Prof. Fernando da Fonseca de Souza Centro de Informática / UFPE
__________________________________________
Prof. Marizete Silva Santos
Universidade Federal Rural de Pernambuco
___________________________________________ Prof. Valéria Cesário Times
Centro de Informática / UFPE
Visto e permitida a impressão. Recife, 19 de abril de 2013.
___________________________________________________
Profª. EDNA NATIVIDADE DA SILVA BARROS
Coordenadora da Pós-Graduação em Ciência da Computação do Centro de Informática da Universidade Federal de Pernambuco.
Dedico essa vitória primeiramente a DEUS!
Agradecimentos
Considero-me uma pessoa abençoada! Por pertencer a uma família solidária, ser casado com uma pedra preciosa e rara, além de ser rodeado de amigos irmãos, trabalhar com o que gosto e me sentir como uma pessoa querida dentre as que eu convivo.
Primeiro que tudo enalteço a DEUS por tudo que tem feito na minha vida! Sem Ele nada seria possível.

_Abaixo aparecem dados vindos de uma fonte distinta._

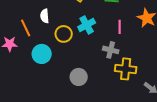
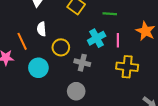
cyan cross: (87, 25) -> (97, 38), moved
gray cross: (111, 50) -> (82, 63), moved
yellow cross: (126, 69) -> (127, 67), moved

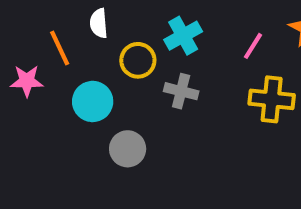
cyan cross: (97, 38) -> (183, 36), moved
pink line: (118, 40) -> (253, 46), turned 32
gray circle: (76, 91) -> (128, 149), moved

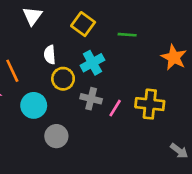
white semicircle: (99, 23) -> (50, 55), moved
pink line: (253, 46) -> (115, 108), moved

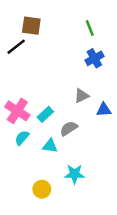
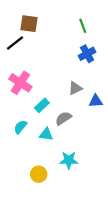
pink cross: (17, 111) -> (20, 83), moved

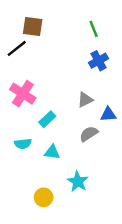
gray semicircle: (63, 118) -> (89, 134), moved
cyan semicircle: (20, 127) -> (23, 144), turned -136
cyan star: (69, 160) -> (78, 181), turned 30

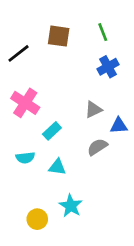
brown square: (33, 27) -> (59, 36), moved
cyan star: (78, 181) -> (71, 206), moved
yellow circle: (44, 197) -> (37, 219), moved

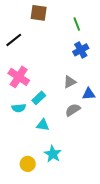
brown square: (59, 36) -> (39, 13), moved
cyan semicircle: (25, 158) -> (19, 108), moved

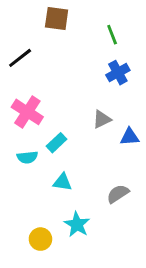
gray semicircle: (73, 110) -> (118, 194), moved

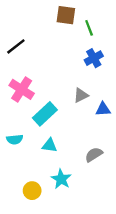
brown square: (57, 19) -> (66, 15), moved
cyan rectangle: (57, 143) -> (45, 114), size x1.5
cyan semicircle: (27, 157) -> (15, 139), moved

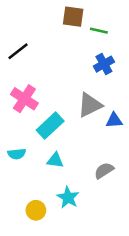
green line: (89, 28) -> (99, 31), turned -56
gray triangle: (81, 95) -> (90, 105), size x1.5

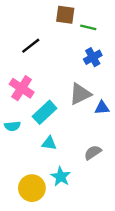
black line: (18, 51) -> (31, 46), moved
cyan semicircle: (17, 154) -> (12, 126), moved
yellow circle: (36, 210) -> (32, 188), size x1.5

Agradeço a minha mãe, uma das pessoas mais batalhadoras e incríveis que conheci. É principalmente por ela que busco uma constante evolução em minha vida profissional e pessoal. Uma pessoa realmente impressionante! Agradeço também a minha vó Irene, que teve uma participação constante na minha criação, me passando sempre muito conhecimento de vida. Também agradeço a minha tia Iracy que sempre me incentivou a estudar.

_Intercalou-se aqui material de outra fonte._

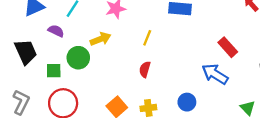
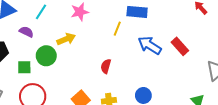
yellow line: (147, 38) -> (117, 29), moved
blue arrow: (215, 74) -> (150, 45), moved

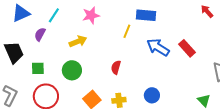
purple semicircle: (26, 32) -> (40, 34), turned -88
green circle: (46, 56) -> (72, 70), moved

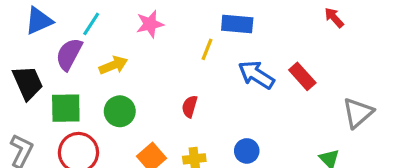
purple semicircle: (40, 34) -> (69, 54), size x1.5
yellow arrow: (78, 41) -> (113, 65), moved
green square: (38, 68) -> (66, 108), size x1.5

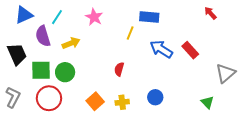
pink star: (150, 24) -> (94, 17), turned -30
purple semicircle: (69, 54) -> (43, 36), turned -45
green circle: (120, 111) -> (65, 72), moved

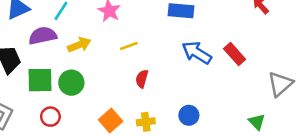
yellow line: (130, 33) -> (129, 46), moved, turned 48
purple semicircle: (43, 36) -> (43, 36), turned 95
red circle: (49, 98) -> (50, 117), size x0.6

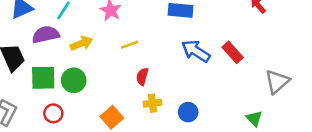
yellow cross: (146, 122) -> (153, 103), moved

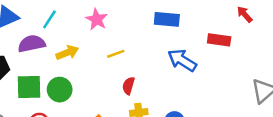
red rectangle: (233, 52) -> (219, 40), moved, turned -40

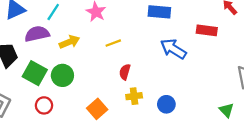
green square: (29, 87) -> (35, 73), turned 30

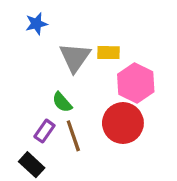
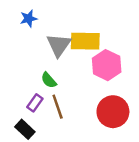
yellow rectangle: (109, 53) -> (85, 41), size x1.6
red circle: (123, 123) -> (113, 112), moved

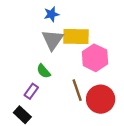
blue star: (29, 19) -> (51, 14), moved
brown line: (58, 107) -> (77, 90), moved

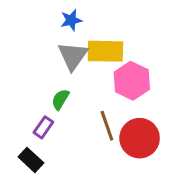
green semicircle: (44, 71) -> (60, 99), turned 72

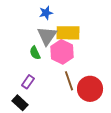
pink hexagon: (132, 81) -> (62, 52), moved
green semicircle: (60, 99) -> (35, 53), moved, turned -56

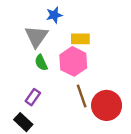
yellow rectangle: (68, 33) -> (80, 39), size x0.7
gray triangle: (47, 36) -> (36, 36), moved

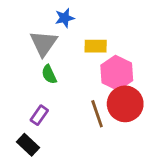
pink hexagon: (73, 61) -> (117, 73), moved
red circle: (107, 105) -> (125, 104), moved

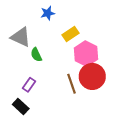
gray triangle: (43, 43) -> (21, 37), moved, turned -40
yellow rectangle: (96, 46) -> (70, 34), turned -35

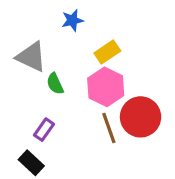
pink hexagon: (86, 54) -> (106, 87), moved

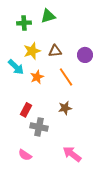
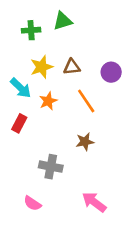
red rectangle: (26, 110) -> (19, 123), moved

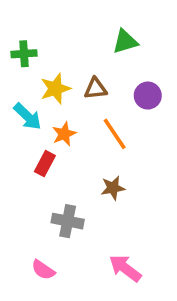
green triangle: (63, 21) -> (125, 42), moved
green cross: (31, 30) -> (24, 54), moved
red rectangle: (19, 123) -> (45, 164), moved

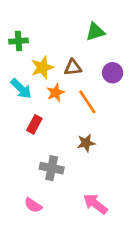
orange star: (64, 134) -> (56, 93), moved

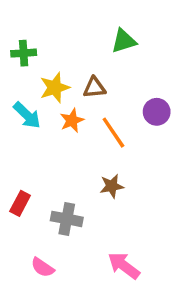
purple circle: (113, 73) -> (157, 112), moved
red rectangle: (34, 124) -> (20, 203), moved

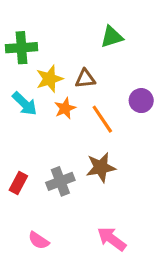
green cross: (24, 53) -> (21, 48), size x1.4
brown star: (112, 186) -> (101, 167), size x1.4
gray cross: (67, 219) -> (60, 181), moved, turned -32

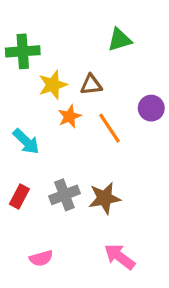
cyan arrow: (25, 104) -> (26, 141), moved
brown star: (101, 167) -> (105, 198), moved
pink semicircle: (39, 240) -> (41, 258), turned -50

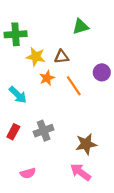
yellow star: (53, 85) -> (36, 57), turned 30
brown star: (105, 198) -> (86, 144), moved

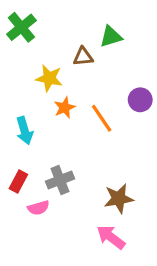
green cross: (16, 34) -> (21, 27), moved, turned -35
brown triangle: (61, 57) -> (83, 57), moved
cyan arrow: (18, 95) -> (25, 131), turned 30
pink semicircle: (28, 173) -> (38, 208), moved

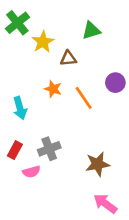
brown triangle: (83, 57) -> (68, 58), moved
yellow star: (49, 78) -> (43, 42), moved, turned 30
orange star: (65, 108) -> (53, 89), turned -30
pink arrow: (111, 237) -> (105, 203), moved

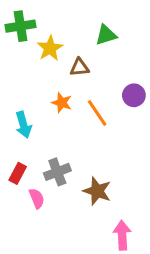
green cross: (17, 23) -> (21, 26), turned 30
brown star: (98, 164) -> (97, 191), moved, turned 30
pink semicircle: (31, 172) -> (37, 198), turned -96
pink arrow: (105, 203) -> (122, 235), turned 50

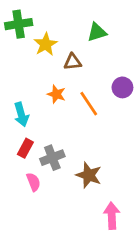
red rectangle: (18, 173) -> (25, 148), moved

Minha esposa foi a pessoa mais próxima a mim durante esta etapa de minha vida. Uma mulher maravilhosa, apaixonante, dedicada a família e acima de tudo, é a mulher que escolhi para viver, minha princesa. É por estes motivos e sentimentos que deixo aqui o meu agradecimento a ela. Muito obrigado a minha querida e amável esposa.
Agradeço também a minha amiga e gerente Marlice Novais, por todo o apoio dado e principalmente pela oportunidade de fazer este Mestrado. Uma pessoa que sempre esteve proporcionando possibilidades de crescimento profissional a minha pessoa. Foi ela que também intermediou uma melhora na minha condição financeira para que eu pudesse me graduar e chegar a fazer o Mestrado. Obrigado por tudo.

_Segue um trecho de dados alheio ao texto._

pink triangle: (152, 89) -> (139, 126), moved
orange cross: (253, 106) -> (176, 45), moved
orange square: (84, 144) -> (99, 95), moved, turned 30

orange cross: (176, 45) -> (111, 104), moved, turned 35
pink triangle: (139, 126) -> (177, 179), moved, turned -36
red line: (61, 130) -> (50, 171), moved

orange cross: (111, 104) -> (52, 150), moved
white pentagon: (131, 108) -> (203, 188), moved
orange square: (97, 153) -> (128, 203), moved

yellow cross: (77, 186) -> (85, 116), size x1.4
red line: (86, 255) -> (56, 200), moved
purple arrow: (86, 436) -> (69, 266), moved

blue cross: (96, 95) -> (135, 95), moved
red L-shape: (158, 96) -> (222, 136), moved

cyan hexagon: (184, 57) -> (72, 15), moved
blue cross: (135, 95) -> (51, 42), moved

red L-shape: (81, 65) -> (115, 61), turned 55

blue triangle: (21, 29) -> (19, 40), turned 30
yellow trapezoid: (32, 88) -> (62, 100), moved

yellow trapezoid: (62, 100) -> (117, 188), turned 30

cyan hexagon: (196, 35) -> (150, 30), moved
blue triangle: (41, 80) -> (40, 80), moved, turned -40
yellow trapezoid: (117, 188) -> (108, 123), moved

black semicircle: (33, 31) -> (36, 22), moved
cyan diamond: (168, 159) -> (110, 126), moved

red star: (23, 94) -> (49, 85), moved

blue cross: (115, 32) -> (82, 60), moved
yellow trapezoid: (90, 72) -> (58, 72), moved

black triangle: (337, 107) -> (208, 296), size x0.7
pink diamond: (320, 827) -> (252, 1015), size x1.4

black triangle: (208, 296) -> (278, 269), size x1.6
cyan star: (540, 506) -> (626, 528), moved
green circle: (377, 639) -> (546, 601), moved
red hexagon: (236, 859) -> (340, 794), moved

Professora Valéria, minha orientadora, um anjo dentre outros que DEUS colocou no meu caminho, uma pessoa formidável, serena e paciente. Obridado pela paciência e confiança depositada a mim, e que DEUS continue iluminando o seu caminho e da sua família. Não sei como agradecê-la, digo apenas obrigado, obrigado, muito
obrigado. O que posso fazer neste momento de reflexão é “dedicar a primeira fatia do bolo” a ela. Sem dúvida a pessoa mais importante desta minha jornada no decorrer do mestrado e por quem a minha admiração só aumentou.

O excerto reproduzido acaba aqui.